== Provided records

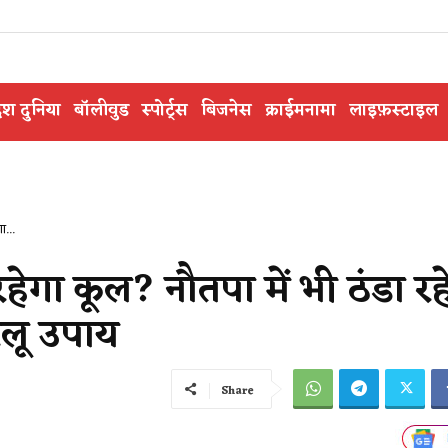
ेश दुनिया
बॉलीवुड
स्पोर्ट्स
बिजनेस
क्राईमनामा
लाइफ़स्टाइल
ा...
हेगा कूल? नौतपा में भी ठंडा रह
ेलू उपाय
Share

====
== Provided records

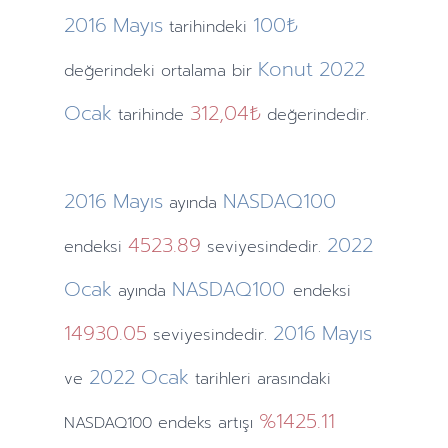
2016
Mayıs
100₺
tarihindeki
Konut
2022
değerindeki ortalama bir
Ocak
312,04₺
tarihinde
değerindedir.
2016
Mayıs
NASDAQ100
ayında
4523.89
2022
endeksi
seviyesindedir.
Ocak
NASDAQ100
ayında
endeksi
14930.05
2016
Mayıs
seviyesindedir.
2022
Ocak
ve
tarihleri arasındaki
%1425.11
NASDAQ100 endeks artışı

====
== Provided records

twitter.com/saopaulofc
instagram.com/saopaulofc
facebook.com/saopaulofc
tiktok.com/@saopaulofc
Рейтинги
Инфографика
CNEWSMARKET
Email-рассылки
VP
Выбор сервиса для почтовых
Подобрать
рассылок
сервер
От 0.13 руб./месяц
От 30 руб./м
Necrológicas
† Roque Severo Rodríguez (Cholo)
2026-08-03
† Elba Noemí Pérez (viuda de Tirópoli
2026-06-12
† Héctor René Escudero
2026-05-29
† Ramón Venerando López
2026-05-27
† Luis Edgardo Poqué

====

=== Exercise brief ===
Word for word, restate the lines above from the line containing "Necrológicas" through the line containing "Luis Edgardo Poqué", with both included and nothing else.

=== Answer area ===
Necrológicas
† Roque Severo Rodríguez (Cholo)
2026-08-03
† Elba Noemí Pérez (viuda de Tirópoli
2026-06-12
† Héctor René Escudero
2026-05-29
† Ramón Venerando López
2026-05-27
† Luis Edgardo Poqué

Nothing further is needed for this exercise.